- **What the task asks**:
After finding the line containing "die gesetzlichen Einschränkungen" below, please output that line and each following one through the line containing "Diese Nachricht Ausblenden", exactly as written.

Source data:
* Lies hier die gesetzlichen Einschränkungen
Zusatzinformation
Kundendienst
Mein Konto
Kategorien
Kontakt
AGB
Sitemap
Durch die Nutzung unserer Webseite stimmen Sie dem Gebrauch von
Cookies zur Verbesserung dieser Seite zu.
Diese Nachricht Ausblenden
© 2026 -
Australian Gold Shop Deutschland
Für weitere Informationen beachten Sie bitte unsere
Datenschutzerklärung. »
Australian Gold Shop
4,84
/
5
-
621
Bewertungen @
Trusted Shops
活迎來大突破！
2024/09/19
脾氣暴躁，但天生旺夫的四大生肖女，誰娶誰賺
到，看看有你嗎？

* * *

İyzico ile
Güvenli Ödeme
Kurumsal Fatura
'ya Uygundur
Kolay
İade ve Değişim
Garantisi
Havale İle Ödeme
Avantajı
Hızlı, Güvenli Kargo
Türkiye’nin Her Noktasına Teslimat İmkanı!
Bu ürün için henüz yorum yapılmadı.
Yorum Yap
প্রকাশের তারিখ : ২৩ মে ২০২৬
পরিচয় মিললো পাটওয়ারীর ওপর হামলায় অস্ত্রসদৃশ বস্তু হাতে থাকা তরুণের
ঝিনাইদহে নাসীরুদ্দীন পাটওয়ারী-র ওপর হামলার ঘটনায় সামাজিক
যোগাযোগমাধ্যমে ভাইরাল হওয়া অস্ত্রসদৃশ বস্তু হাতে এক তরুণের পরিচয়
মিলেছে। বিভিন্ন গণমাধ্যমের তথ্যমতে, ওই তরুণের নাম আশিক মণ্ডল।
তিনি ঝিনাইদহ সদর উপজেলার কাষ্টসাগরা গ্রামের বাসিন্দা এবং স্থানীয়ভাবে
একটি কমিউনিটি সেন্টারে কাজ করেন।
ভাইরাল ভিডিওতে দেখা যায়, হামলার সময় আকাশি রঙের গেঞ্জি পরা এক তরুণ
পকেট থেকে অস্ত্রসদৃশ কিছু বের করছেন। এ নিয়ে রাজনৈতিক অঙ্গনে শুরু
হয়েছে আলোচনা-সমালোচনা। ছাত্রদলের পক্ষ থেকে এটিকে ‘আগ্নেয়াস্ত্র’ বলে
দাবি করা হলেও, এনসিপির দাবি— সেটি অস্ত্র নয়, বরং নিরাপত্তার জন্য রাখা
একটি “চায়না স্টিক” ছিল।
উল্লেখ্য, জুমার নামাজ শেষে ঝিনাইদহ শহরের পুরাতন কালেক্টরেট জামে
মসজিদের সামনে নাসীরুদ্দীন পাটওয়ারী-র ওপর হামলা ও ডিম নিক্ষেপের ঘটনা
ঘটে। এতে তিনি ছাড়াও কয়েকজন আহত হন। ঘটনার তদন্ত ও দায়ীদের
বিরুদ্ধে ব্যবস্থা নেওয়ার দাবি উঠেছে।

- **Result**:
* Lies hier die gesetzlichen Einschränkungen
Zusatzinformation
Kundendienst
Mein Konto
Kategorien
Kontakt
AGB
Sitemap
Durch die Nutzung unserer Webseite stimmen Sie dem Gebrauch von
Cookies zur Verbesserung dieser Seite zu.
Diese Nachricht Ausblenden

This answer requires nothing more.